◆ Problem: The expected response is the complete listing below, restated exactly, with its pictures omitted.

__________________________________________________

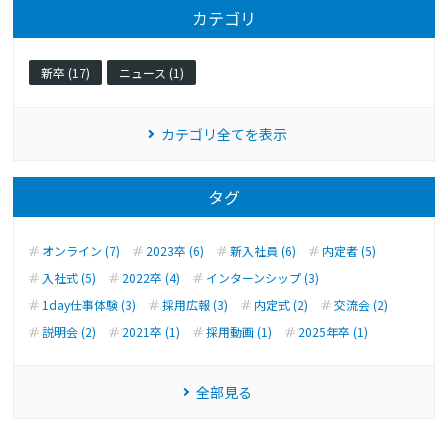
カテゴリ
新卒 (17)
ニュース (1)
カテゴリ全てを表示
タグ
オンライン (7)
2023卒 (6)
新入社員 (6)
内定者 (5)
入社式 (5)
2022卒 (4)
インターンシップ (3)
1day仕事体験 (3)
採用広報 (3)
内定式 (2)
交流会 (2)
説明会 (2)
2021卒 (1)
採用動画 (1)
2025年卒 (1)
全部見る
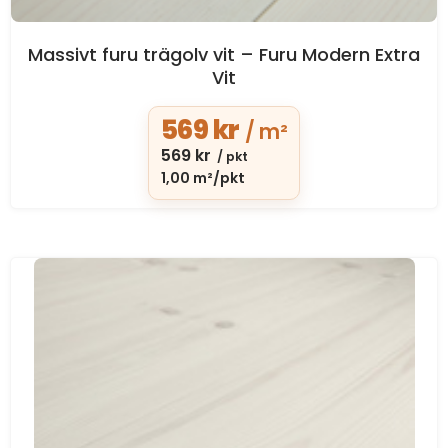
Massivt furu trägolv vit – Furu Modern Extra
Vit
569
kr
/ m²
569
kr
/ pkt
1,00 m²/pkt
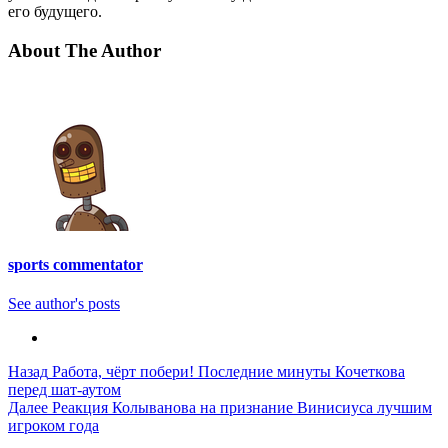
его будущего.
About The Author
sports commentator
See author's posts
Post
Назад
Работа, чёрт побери! Последние минуты Кочеткова
перед шат-аутом
Navigation
Далее
Реакция Колыванова на признание Винисиуса лучшим
игроком года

__________________________________________________

◆ Exercise answer:
カテゴリ
新卒 (17)
ニュース (1)
カテゴリ全てを表示
タグ
オンライン (7)
2023卒 (6)
新入社員 (6)
内定者 (5)
入社式 (5)
2022卒 (4)
インターンシップ (3)
1day仕事体験 (3)
採用広報 (3)
内定式 (2)
交流会 (2)
説明会 (2)
2021卒 (1)
採用動画 (1)
2025年卒 (1)
全部見る
Massivt furu trägolv vit – Furu Modern Extra
Vit
569
kr
/ m²
569
kr
/ pkt
1,00 m²/pkt
его будущего.
About The Author
sports commentator
See author's posts
Post
Назад
Работа, чёрт побери! Последние минуты Кочеткова
перед шат-аутом
Navigation
Далее
Реакция Колыванова на признание Винисиуса лучшим
игроком года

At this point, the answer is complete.